While plenty of Americans have decided to start their careers in Major League Soccer, former U.S. Under-20 defender Sebastien Ibeagha is going to try his luck in Europe.

Following a trial, Ibeagha has signed a contract through June 2015 with AC Horsens in Denmark’s second division. Horsens is currently in second place while the league is on winter break. The club will be promoted to the Superliga next season if it continues to play well and finishes in first or second place.

“We have seen Sebastien for a few days, and he has left a very good impression,” Horsens head coach Johnny Mølby said in a statement. “He is a young, exciting and physically strong player who among other things has made his name with a calm ability on the ball. He has good potential that we need to work to redeem, and his approach means that we are less vulnerable and have even better competition for positions in the back line.”

In his four years at Duke, Ibeagha started all 70 games he played, scoring eight goals and adding three assists.

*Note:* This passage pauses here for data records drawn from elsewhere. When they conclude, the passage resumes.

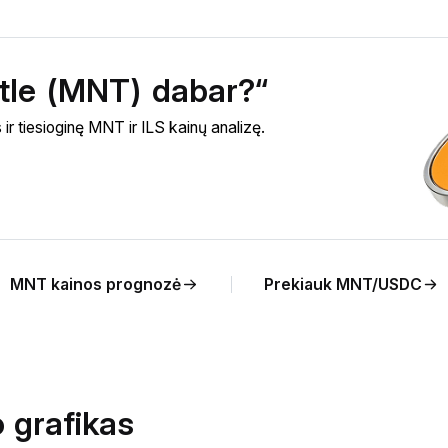
ntle (MNT) dabar?“
r tiesioginę MNT ir ILS kainų analizę.
MNT kainos prognozė
Prekiauk MNT/USDC
 grafikas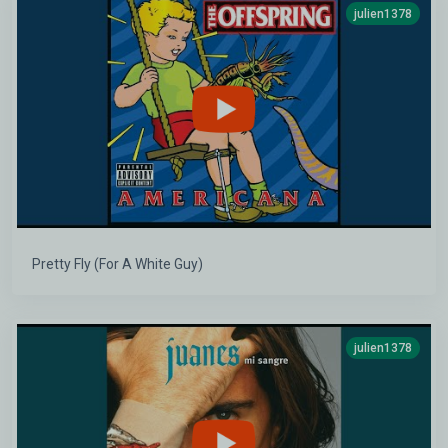
julien1378
Pretty Fly (For A White Guy)
julien1378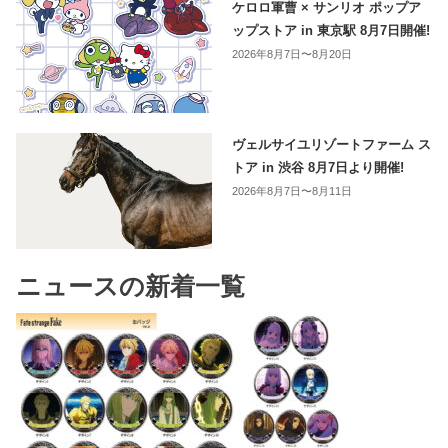
ケロロ軍曹 × サンリオ ポップア
ップストア in 東京駅 8月7日開催!
2026年8月7日〜8月20日
ヴェルサイユリゾートファーム ス
トア in 渋谷 8月7日より開催!
2026年8月7日〜8月11日
ニュースの新着一覧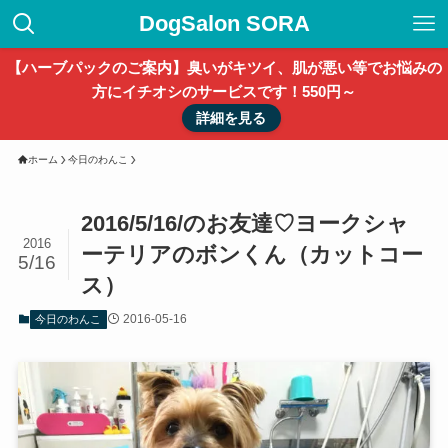
DogSalon SORA
【ハーブパックのご案内】臭いがキツイ、肌が悪い等でお悩みの
方にイチオシのサービスです！550円～
詳細を見る
ホーム
今日のわんこ
2016/5/16/のお友達♡ヨークシャ
2016
ーテリアのボンくん（カットコー
5/16
ス）
2016-05-16
今日のわんこ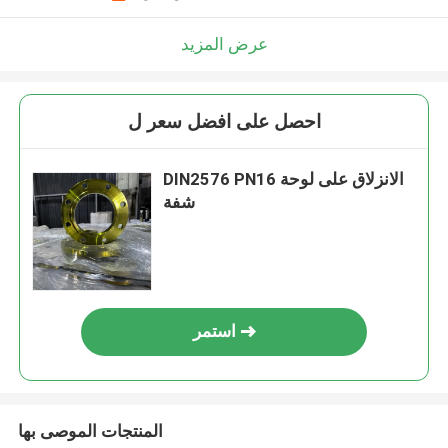
عرض المزيد
احصل على افضل سعر ل
DIN2576 PN16 الانزلاق على لوحة
شفة
استمر
المنتجات الموصى بها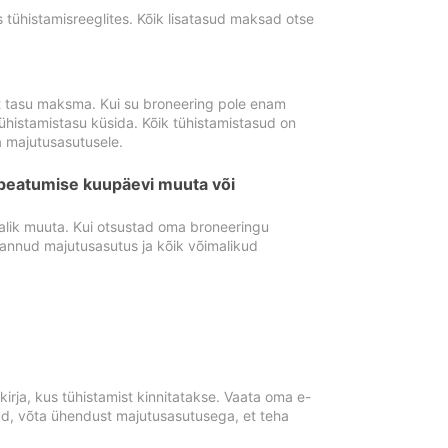
tühistamisreeglites. Kõik lisatasud maksad otse
st tasu maksma. Kui su broneering pole enam
ühistamistasu küsida. Kõik tühistamistasud on
 majutusasutusele.
peatumise kuupäevi muuta või
lik muuta. Kui otsustad oma broneeringu
pannud majutusasutus ja kõik võimalikud
rja, kus tühistamist kinnitatakse. Vaata oma e-
anud, võta ühendust majutusasutusega, et teha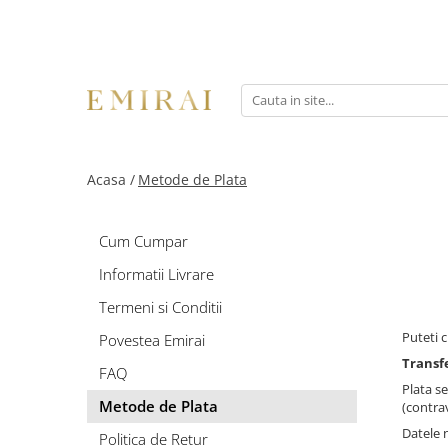
Acasa /
Metode de Plata
Cum Cumpar
Informatii Livrare
Termeni si Conditii
Puteti 
Povestea Emirai
Transf
FAQ
Plata s
Metode de Plata
(contrav
Datele 
Politica de Retur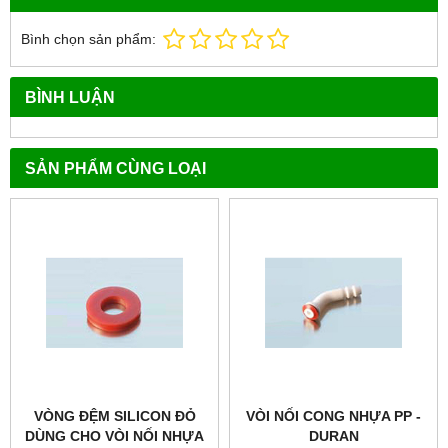
Bình chọn sản phẩm:
BÌNH LUẬN
SẢN PHẨM CÙNG LOẠI
VÒNG ĐỆM SILICON ĐỎ
VÒI NỐI CONG NHỰA PP -
DÙNG CHO VÒI NỐI NHỰA
DURAN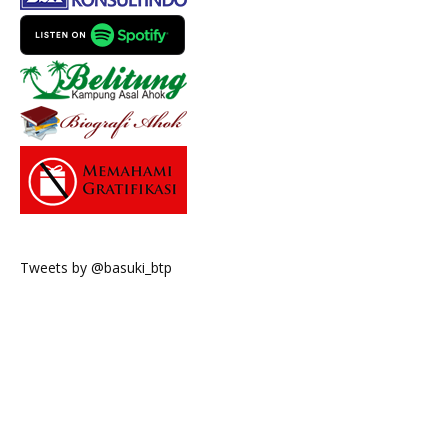
Tweets by @basuki_btp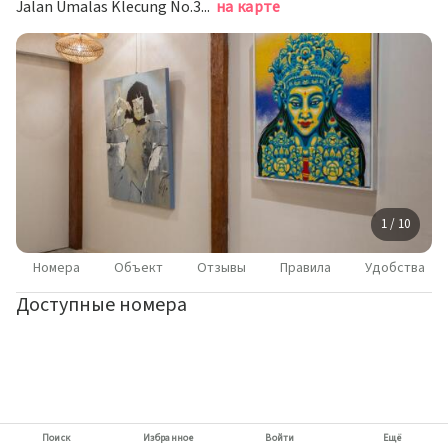
Jalan Umalas Klecung No.38x, Kerobokan Kelod, Керобокан Келод
на карте
1 / 10
Номера
Объект
Отзывы
Правила
Удобства
Доступные номера
Поиск
Избранное
Войти
Ещё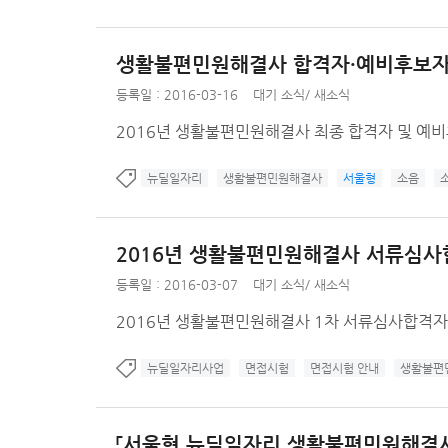
생활불편민원해결사 합격자·예비후보자
등록일 : 2016-03-16
대기 소식
/
새소식
2016년 생활불편민원해결사 최종 합격자 및 예
뉴딜일자리
생활불편민원해결사
서울형
소음
2016년 생활불편민원해결사 서류심사
등록일 : 2016-03-07
대기 소식
/
새소식
2016년 생활불편민원해결사 1차 서류심사합격자
뉴딜일자리사업
면접시험
면접시험 안내
생활불편
「서울형 뉴딜일자리 생활불편민원해결사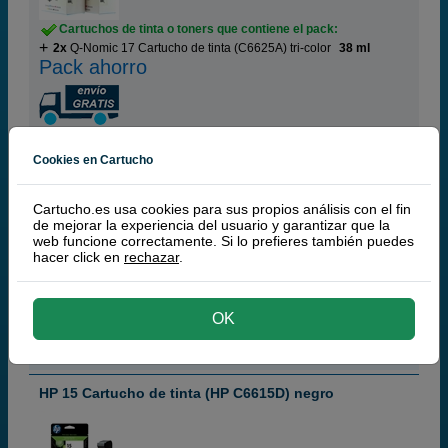
Cartuchos de tinta o toners que contiene el pack:
2x
Q-Nomic 17 Cartucho de tinta (C6625A) tri-color
38 ml
Pack ahorro
(9 / 2 opiniones)
Cookies en Cartucho
72,
50
€
59,92 € iva ex
Cartucho.es usa cookies para sus propios análisis con el fin
de mejorar la experiencia del usuario y garantizar que la
RECÍBELO EN 24 HORAS
web funcione correctamente. Si lo prefieres también puedes
hacer click en
rechazar
.
comprar >
OK
HP
100% Cartuchos Originales HP
HP 15 Cartucho de tinta (HP C6615D) negro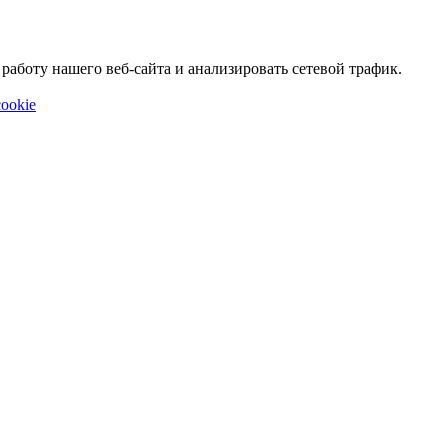
аботу нашего веб-сайта и анализировать сетевой трафик.
ookie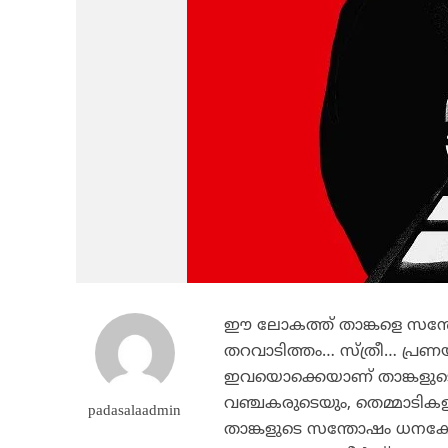
ഈ ലോകത്ത് താങ്കളെ സന്തോഷ
തറവാടിത്തം… സ്ത്രീ… പ്രണ
ഇവയൊക്കെയാണ് താങ്കളുടെ 
വഞ്ചകരുടെയും, തെമ്മാടികളുട
padasalaadmin
താങ്കളുടെ സന്തോഷം ധനകേന്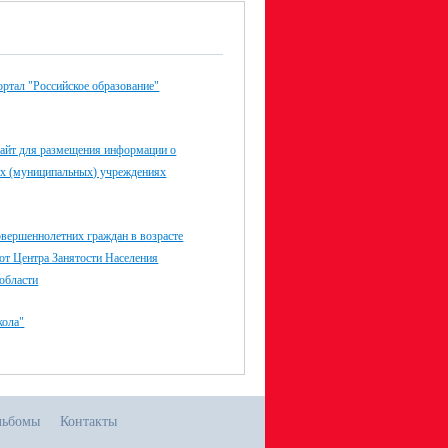
ртал "Российское образование"
айт для размещения информации о
ых (муниципальных) учреждениях
овершеннолетних граждан в возрасте
т от Центра Занятости Населения
области
ола"
льбомы
Контакты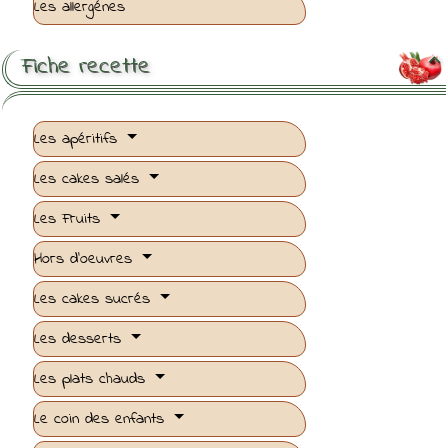
Les allergénes
Fiche recette

Les apéritifs
Les cakes salés
Les Fruits
Hors d'oeuvres
Les cakes sucrés
Les desserts
Les plats chauds
Le coin des enfants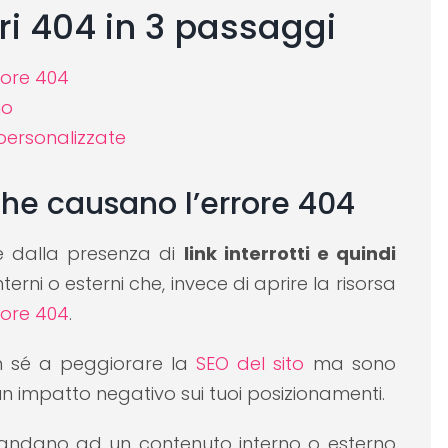
ri 404 in 3 passaggi
rrore 404
io
personalizzate
i che causano l’errore 404
e dalla presenza di
link interrotti e quindi
terni o esterni che, invece di aprire la risorsa
rore 404
.
in sé a peggiorare la
SEO del sito
ma sono
un impatto negativo sui tuoi posizionamenti.
andano ad un contenuto interno o esterno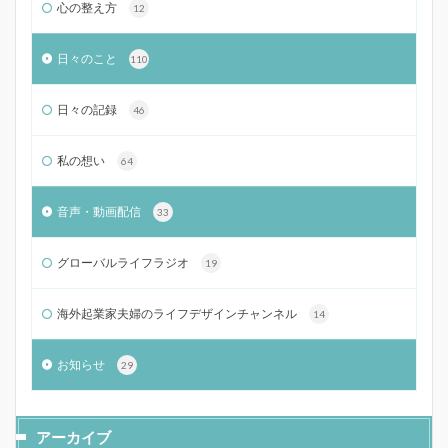
心の整え方
12
日々のこと
110
日々の記録
46
私の想い
64
音声・動画配信
33
グローバルライフラジオ
19
海外起業家夫婦のライフデザインチャンネル
14
お知らせ
29
アーカイブ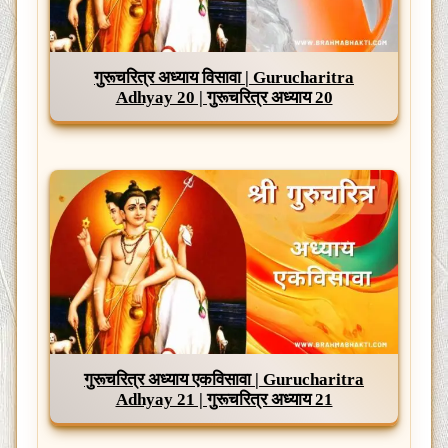
गुरूचरित्र अध्याय विसावा | Gurucharitra
Adhyay 20 | गुरूचरित्र अध्याय 20
गुरूचरित्र अध्याय एकविसावा | Gurucharitra
Adhyay 21 | गुरूचरित्र अध्याय 21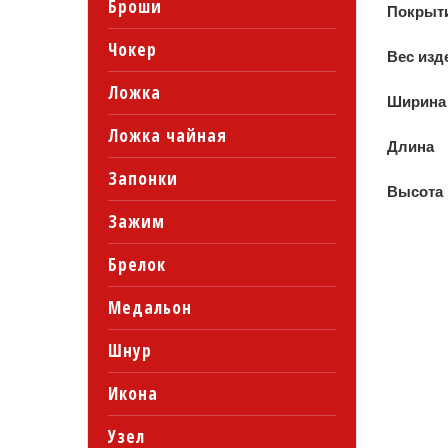
Броши
Покрыт
Чокер
Вес изд
Ложка
Ширина
Ложка чайная
Длина
Запонки
Высота
Зажим
Брелок
Медальон
Шнур
Икона
Узел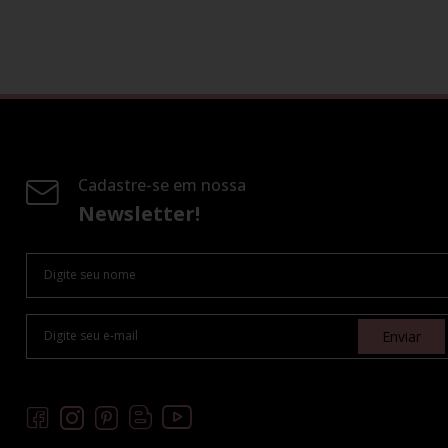
Cadastre-se em nossa
Newsletter!
Enviar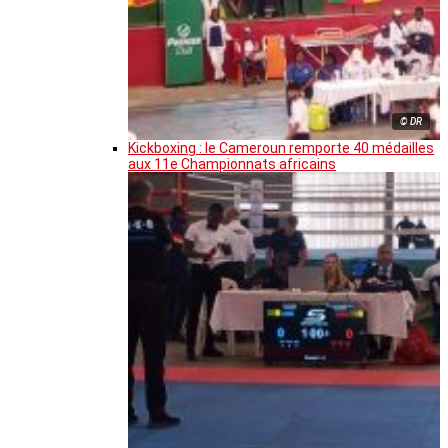
© DR
Kickboxing : le Cameroun remporte 40 médailles
aux 11e Championnats africains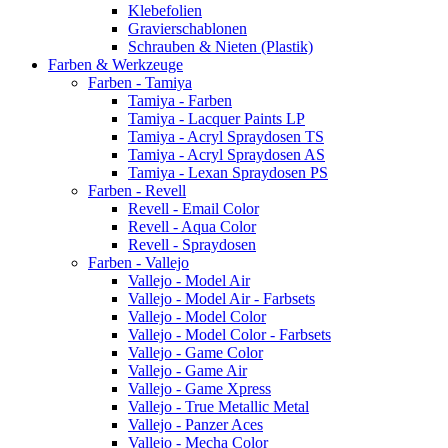
Klebefolien
Gravierschablonen
Schrauben & Nieten (Plastik)
Farben & Werkzeuge
Farben - Tamiya
Tamiya - Farben
Tamiya - Lacquer Paints LP
Tamiya - Acryl Spraydosen TS
Tamiya - Acryl Spraydosen AS
Tamiya - Lexan Spraydosen PS
Farben - Revell
Revell - Email Color
Revell - Aqua Color
Revell - Spraydosen
Farben - Vallejo
Vallejo - Model Air
Vallejo - Model Air - Farbsets
Vallejo - Model Color
Vallejo - Model Color - Farbsets
Vallejo - Game Color
Vallejo - Game Air
Vallejo - Game Xpress
Vallejo - True Metallic Metal
Vallejo - Panzer Aces
Vallejo - Mecha Color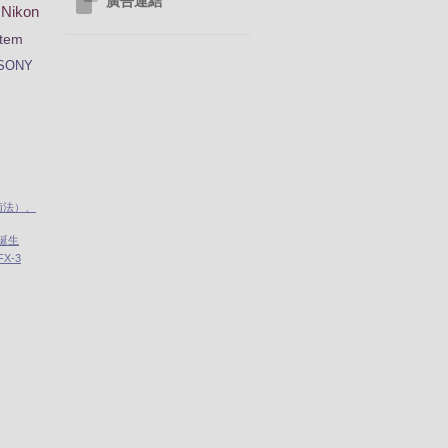
廣告連結
Nikon
tem
SONY
南法）、
」誕生
X-3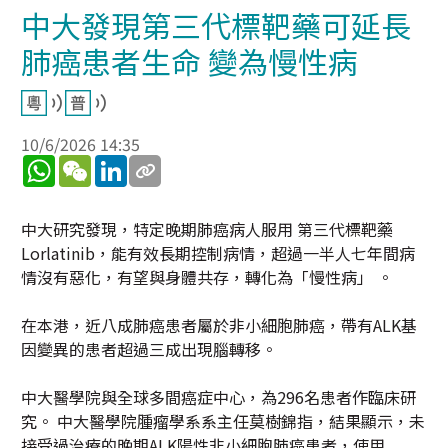
中大發現第三代標靶藥可延長
肺癌患者生命 變為慢性病
10/6/2026 14:35
WhatsApp
WeChat
LinkedIn
中大研究發現，特定晚期肺癌病人服用 第三代標靶藥
Lorlatinib，能有效長期控制病情，超過一半人七年間病
情沒有惡化，有望與身體共存，轉化為「慢性病」 。
在本港，近八成肺癌患者屬於非小細胞肺癌，帶有ALK基
因變異的患者超過三成出現腦轉移。
中大醫學院與全球多間癌症中心，為296名患者作臨床研
究。 中大醫學院腫瘤學系系主任莫樹錦指，結果顯示，未
接受過治療的晚期ALK陽性非小細胞肺癌患者，使用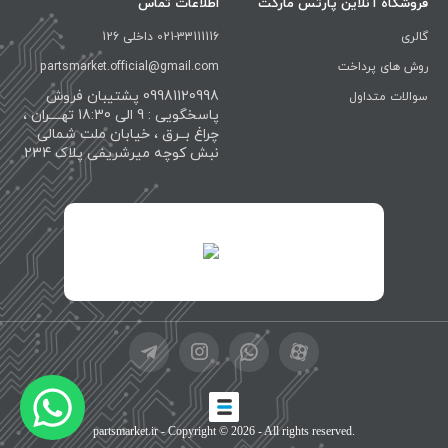
فروشگاه آنلاین پارتس مارکت
اطلاعات تماس
گالری
021-33111116 داخلی 126
روش های پرداخت
partsmarket.official@gmail.com
09981120998 پشتیبان فروش
سوالات متداول
پاسخگویی : 9 الی 18:30 تهــــران ،
چراغ بــرق ، خیابان ملت شمالی
نبش کوچه میرشریفی پلاک 234
id="XwxOCn7vCJ69pXI8blEh">
partsmarket.ir
- Copyright © 2026 - All rights reserved.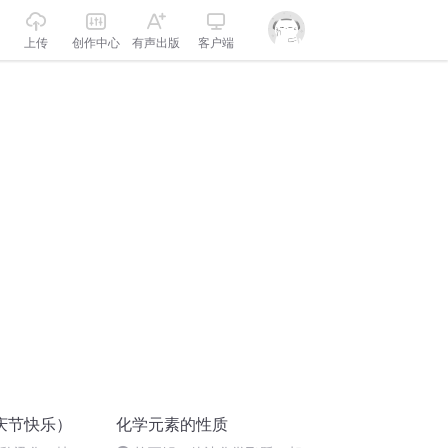
上传
创作中心
有声出版
客户端
庆节快乐）
化学元素的性质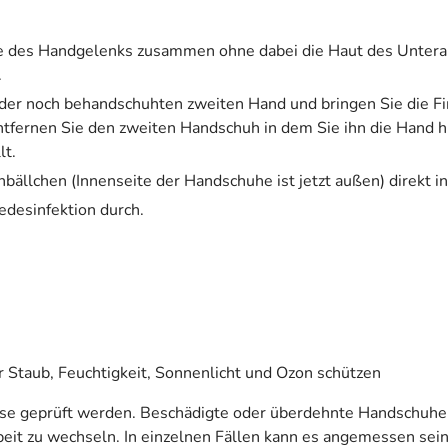
e des Handgelenks zusammen ohne dabei die Haut des Unterar
.
 der noch behandschuhten zweiten Hand und bringen Sie die F
fernen Sie den zweiten Handschuh in dem Sie ihn die Hand hi
lt.
ällchen (Innenseite der Handschuhe ist jetzt außen) direkt in
edesinfektion durch.
 Staub, Feuchtigkeit, Sonnenlicht und Ozon schützen
sse geprüft werden. Beschädigte oder überdehnte Handschuhe
it zu wechseln. In einzelnen Fällen kann es angemessen sein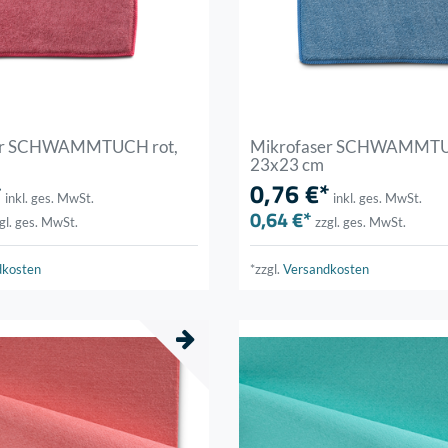
er SCHWAMMTUCH rot,
Mikrofaser SCHWAMMTU
23x23 cm
*
0,76 €*
inkl. ges. MwSt.
inkl. ges. MwSt.
0,64 €*
gl. ges. MwSt.
zzgl. ges. MwSt.
dkosten
*zzgl.
Versandkosten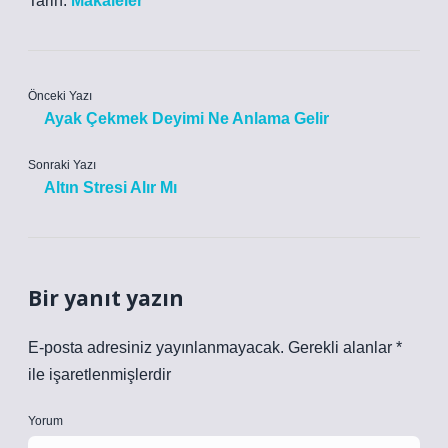
Tarih:
Makaleler
Önceki Yazı
Ayak Çekmek Deyimi Ne Anlama Gelir
Sonraki Yazı
Altın Stresi Alır Mı
Bir yanıt yazın
E-posta adresiniz yayınlanmayacak.
Gerekli alanlar
*
ile işaretlenmişlerdir
Yorum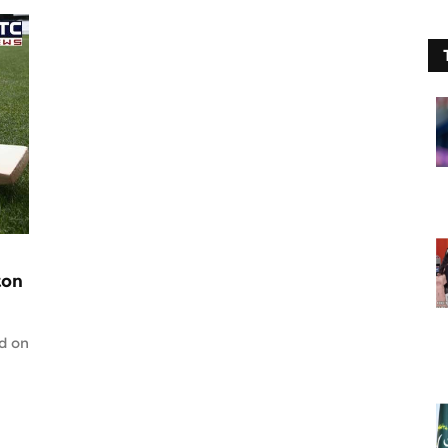
ton
d on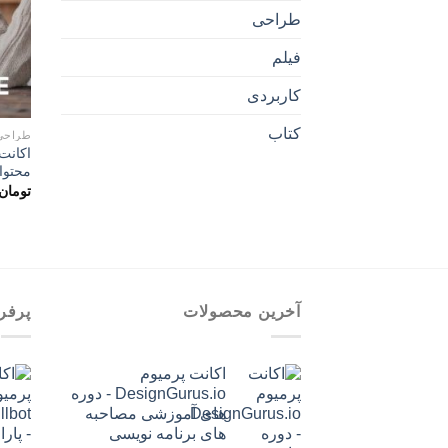
طراحی
فیلم
کاربردی
کتاب
طراحی
محتوا 
تومان
آخرین محصولات
پرفر
اکانت پرمیوم
DesignGurus.io - دوره
‌های آموزشی مصاحبه
‌های برنامه نویسی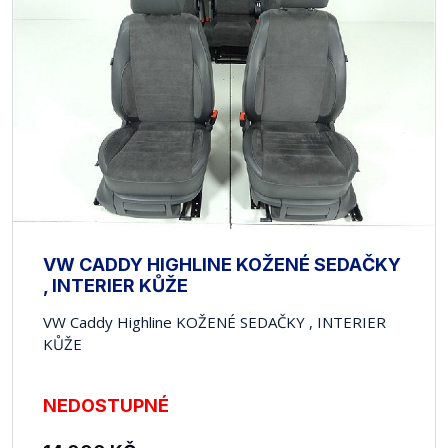
VW CADDY HIGHLINE KOŽENÉ SEDAČKY
, INTERIER KŮŽE
VW Caddy Highline KOŽENÉ SEDAČKY , INTERIER
KŮŽE
NEDOSTUPNÉ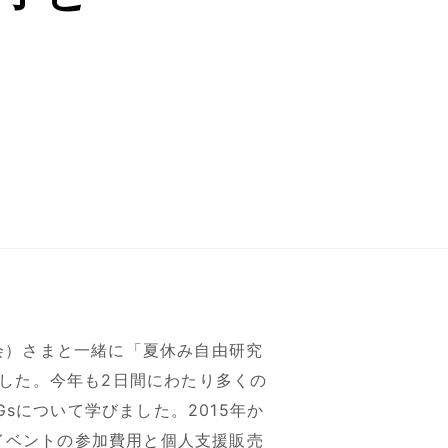
協会）さまと一緒に「夏休み自由研究
しました。今年も2日間にわたり多くの
sについて学びました。2015年か
イベントの参加費用と個人支援販売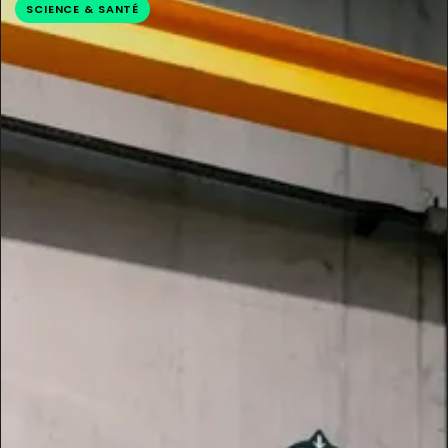
SCIENCE & SANTÉ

Prior to attending Duke, the 22-year-old Ibeagha was a member of the Houston Dynamo’s academy. Sebastien is the brother of former Duke defender Christian Ibeagha, who currently plays for Bohemians in the Czech Republic.

Ibeagha made waves by turning down what sources tell SBI was a lucrative Homegrown Player contract offer from the Houston Dynamo, which had tried to sign Ibeagha for the past two years.

Ibeagha has also made 10 appearances for the U.S. U-20s and has trained with the Under-23 squad in the past.

“I left Duke to look for the place I could develop most as a player, and I chose Danish football, where more Americans have done well,” Ibeagha said in a statement. “The players and coaches have shown me a lot of confidence, and everyone in and around the team and the front office have welcomed me.”

American defenders Michael Parkhurst, Clarence Goodson, and Heath Pearce have all spent time in their careers playing in Denmark, and all three of them have spent extensive time with the U.S. Men’s National Team.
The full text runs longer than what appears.